TASK PROMPT ::
Across the listing below, count the lines with "votre" in them. Write nothing but the number.

INPUT DATA ::
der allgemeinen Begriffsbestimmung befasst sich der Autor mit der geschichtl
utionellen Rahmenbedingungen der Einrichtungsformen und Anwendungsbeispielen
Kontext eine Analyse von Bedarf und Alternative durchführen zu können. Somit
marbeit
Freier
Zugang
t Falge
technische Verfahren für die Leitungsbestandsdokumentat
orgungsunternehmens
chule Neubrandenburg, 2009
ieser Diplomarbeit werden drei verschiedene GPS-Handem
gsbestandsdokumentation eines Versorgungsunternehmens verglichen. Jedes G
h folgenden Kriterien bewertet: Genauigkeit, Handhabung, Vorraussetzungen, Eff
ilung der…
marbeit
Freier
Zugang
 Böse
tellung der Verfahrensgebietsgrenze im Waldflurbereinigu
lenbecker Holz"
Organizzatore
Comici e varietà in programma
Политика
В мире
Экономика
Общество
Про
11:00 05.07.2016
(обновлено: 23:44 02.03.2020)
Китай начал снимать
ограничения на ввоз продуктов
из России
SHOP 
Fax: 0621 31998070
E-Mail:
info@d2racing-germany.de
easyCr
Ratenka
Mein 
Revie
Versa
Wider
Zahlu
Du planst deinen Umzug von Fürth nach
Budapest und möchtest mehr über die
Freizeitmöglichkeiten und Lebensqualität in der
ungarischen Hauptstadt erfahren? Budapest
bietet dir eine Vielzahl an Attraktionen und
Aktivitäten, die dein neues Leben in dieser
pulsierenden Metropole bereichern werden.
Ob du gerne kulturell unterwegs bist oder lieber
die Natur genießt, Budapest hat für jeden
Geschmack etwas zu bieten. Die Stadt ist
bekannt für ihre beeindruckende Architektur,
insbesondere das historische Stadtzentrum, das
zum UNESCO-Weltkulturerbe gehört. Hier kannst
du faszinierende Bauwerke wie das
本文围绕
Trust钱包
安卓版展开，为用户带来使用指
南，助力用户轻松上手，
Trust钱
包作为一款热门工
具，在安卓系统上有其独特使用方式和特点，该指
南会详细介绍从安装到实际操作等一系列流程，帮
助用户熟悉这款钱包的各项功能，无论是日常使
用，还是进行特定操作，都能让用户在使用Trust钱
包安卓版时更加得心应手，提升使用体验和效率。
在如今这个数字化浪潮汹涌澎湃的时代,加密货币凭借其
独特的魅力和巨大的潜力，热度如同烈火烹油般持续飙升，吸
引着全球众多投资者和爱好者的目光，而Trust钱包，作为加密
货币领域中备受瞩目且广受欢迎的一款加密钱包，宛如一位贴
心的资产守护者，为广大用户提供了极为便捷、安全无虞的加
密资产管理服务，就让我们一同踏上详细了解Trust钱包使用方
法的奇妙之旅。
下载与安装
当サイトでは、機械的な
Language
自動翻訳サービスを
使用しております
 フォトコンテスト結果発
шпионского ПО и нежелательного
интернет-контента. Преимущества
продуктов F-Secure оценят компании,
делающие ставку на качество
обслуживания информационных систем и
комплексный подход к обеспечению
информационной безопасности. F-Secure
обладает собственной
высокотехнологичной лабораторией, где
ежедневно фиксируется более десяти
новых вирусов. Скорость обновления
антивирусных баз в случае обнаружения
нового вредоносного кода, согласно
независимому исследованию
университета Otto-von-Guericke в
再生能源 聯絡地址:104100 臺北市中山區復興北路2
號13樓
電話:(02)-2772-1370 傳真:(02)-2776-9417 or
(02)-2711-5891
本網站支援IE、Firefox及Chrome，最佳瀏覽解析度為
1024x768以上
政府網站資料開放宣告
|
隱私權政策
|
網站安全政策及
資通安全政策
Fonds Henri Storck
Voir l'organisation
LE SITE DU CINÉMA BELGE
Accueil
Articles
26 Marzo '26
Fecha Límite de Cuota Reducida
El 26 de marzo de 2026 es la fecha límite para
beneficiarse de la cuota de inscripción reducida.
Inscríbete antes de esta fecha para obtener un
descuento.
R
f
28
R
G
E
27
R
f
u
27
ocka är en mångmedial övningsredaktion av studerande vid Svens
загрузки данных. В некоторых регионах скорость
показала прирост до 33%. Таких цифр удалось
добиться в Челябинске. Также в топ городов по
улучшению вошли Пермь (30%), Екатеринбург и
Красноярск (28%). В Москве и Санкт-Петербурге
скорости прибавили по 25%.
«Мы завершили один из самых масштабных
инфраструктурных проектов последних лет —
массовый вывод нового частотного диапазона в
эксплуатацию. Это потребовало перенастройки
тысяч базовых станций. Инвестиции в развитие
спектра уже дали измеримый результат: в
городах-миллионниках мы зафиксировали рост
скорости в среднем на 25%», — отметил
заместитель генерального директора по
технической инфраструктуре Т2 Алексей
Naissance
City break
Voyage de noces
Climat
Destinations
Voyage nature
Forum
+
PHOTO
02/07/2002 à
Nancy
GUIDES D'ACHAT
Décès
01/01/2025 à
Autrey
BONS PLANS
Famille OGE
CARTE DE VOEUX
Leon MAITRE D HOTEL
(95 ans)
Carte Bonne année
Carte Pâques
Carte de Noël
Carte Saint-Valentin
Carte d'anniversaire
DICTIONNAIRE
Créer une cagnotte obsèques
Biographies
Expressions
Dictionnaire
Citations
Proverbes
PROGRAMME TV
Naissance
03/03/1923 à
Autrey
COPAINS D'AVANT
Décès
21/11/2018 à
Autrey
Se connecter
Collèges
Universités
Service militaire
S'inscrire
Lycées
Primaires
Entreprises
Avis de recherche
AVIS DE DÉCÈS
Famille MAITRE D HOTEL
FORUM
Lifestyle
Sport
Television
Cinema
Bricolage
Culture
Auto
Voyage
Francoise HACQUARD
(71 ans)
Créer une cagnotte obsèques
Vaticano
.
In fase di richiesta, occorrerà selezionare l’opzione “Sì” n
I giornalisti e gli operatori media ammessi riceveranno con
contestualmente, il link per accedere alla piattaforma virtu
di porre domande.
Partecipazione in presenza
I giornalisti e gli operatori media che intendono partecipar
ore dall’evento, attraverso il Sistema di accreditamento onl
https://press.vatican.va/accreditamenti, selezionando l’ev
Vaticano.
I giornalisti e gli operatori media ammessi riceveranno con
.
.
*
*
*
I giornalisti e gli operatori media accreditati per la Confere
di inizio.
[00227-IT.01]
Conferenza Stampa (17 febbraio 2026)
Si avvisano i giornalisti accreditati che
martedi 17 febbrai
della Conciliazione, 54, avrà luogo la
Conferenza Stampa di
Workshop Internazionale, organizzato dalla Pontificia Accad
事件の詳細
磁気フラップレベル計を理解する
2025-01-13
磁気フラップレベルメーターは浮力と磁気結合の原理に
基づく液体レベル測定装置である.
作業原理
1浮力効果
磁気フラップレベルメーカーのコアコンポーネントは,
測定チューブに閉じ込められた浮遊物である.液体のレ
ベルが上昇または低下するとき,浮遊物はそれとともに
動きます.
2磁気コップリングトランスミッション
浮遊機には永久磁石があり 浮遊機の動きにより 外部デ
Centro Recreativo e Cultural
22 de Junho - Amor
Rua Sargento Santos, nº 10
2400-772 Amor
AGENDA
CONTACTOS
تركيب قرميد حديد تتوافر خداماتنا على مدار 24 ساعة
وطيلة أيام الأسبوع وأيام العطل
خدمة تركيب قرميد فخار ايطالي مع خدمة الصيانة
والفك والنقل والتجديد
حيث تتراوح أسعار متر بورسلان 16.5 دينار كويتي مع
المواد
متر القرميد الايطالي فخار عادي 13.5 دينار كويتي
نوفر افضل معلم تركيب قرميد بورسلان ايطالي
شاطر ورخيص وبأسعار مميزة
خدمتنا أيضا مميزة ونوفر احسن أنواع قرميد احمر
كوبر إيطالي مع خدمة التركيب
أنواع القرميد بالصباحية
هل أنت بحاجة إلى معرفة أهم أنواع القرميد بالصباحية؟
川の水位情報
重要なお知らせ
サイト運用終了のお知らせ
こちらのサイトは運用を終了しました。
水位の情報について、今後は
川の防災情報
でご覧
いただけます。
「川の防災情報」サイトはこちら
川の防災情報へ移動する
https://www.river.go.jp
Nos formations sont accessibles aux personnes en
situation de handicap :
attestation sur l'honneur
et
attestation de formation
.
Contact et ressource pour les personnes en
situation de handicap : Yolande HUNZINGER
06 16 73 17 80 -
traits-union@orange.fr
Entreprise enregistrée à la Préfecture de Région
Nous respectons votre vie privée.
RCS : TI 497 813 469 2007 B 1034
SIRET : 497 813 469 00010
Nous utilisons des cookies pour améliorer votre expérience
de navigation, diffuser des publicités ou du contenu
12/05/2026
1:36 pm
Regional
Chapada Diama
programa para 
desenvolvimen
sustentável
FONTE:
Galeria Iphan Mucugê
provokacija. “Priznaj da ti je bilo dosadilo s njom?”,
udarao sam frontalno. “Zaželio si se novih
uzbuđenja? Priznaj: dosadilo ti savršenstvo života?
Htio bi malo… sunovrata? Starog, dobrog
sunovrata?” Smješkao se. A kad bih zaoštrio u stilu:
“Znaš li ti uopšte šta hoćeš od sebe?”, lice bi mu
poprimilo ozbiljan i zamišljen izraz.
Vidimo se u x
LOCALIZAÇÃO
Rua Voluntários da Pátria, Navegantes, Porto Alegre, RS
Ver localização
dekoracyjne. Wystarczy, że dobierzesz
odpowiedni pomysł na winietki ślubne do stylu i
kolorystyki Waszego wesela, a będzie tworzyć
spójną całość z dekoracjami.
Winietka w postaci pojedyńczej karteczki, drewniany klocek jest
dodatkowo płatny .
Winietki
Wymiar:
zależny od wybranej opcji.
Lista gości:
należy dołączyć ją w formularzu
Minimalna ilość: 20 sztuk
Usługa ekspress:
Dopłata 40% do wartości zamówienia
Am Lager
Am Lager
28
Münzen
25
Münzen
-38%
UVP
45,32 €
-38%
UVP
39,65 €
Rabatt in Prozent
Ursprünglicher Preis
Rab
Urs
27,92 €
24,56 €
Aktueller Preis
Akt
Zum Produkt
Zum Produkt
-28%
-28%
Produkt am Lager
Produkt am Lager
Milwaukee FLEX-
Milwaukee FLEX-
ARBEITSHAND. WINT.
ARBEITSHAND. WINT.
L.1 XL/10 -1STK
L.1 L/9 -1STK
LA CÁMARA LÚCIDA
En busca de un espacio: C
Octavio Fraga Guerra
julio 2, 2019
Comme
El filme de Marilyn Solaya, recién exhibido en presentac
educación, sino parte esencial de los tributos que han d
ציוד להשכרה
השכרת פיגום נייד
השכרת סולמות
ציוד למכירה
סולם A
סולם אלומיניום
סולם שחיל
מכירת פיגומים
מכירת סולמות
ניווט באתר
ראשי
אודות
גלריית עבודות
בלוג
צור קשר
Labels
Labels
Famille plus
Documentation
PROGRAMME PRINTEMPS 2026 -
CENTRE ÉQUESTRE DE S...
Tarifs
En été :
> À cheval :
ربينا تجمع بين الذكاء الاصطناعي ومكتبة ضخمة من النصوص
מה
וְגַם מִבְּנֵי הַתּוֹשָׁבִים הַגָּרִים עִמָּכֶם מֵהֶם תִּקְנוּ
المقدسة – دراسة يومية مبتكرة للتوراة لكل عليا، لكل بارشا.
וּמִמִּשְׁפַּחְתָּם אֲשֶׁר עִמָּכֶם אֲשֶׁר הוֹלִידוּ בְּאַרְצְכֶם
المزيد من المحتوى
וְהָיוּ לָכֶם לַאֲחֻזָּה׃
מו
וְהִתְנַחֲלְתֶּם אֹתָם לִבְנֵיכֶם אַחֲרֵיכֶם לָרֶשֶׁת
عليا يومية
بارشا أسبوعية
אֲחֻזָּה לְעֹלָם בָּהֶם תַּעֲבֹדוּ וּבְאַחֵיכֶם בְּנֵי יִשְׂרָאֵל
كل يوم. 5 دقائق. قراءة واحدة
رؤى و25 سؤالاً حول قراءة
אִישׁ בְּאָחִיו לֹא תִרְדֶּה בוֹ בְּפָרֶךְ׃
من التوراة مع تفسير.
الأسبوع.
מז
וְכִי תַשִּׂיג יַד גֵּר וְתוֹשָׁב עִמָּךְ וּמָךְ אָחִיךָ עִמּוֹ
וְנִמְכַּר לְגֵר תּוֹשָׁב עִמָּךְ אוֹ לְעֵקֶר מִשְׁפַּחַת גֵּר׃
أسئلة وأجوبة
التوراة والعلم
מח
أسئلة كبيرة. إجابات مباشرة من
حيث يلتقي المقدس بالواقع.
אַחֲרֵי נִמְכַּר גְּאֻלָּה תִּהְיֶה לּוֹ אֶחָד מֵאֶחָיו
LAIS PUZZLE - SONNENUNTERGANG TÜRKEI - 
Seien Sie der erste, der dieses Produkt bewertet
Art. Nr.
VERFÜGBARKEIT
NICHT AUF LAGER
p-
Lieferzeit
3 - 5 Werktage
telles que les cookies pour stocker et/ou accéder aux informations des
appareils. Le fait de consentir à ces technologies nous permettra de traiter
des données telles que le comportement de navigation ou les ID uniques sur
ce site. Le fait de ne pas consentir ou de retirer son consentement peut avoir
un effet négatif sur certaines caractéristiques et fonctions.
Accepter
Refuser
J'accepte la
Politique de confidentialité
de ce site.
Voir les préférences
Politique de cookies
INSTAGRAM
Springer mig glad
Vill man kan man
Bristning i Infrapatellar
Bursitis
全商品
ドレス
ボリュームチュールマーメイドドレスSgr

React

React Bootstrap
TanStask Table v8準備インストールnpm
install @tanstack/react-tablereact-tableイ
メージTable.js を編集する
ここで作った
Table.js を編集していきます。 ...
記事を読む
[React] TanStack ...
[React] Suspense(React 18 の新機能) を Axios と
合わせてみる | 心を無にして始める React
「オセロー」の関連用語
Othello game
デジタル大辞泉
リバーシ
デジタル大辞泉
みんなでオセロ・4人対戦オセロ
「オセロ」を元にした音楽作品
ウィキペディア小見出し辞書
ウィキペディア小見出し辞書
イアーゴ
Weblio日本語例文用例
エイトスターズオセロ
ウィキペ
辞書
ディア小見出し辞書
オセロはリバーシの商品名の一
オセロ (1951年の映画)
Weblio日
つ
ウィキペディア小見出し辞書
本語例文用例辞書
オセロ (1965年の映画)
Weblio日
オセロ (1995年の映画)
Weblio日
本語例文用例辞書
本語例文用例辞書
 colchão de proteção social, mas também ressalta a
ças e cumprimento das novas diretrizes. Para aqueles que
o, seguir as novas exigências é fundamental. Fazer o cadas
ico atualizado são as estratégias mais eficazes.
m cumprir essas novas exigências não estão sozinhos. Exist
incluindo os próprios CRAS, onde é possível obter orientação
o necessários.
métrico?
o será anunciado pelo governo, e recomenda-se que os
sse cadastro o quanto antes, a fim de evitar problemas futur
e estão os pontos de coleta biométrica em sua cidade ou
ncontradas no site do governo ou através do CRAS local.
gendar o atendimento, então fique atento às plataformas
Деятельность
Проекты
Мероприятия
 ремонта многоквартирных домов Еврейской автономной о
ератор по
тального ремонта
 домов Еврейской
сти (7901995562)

SOLUTION ::
2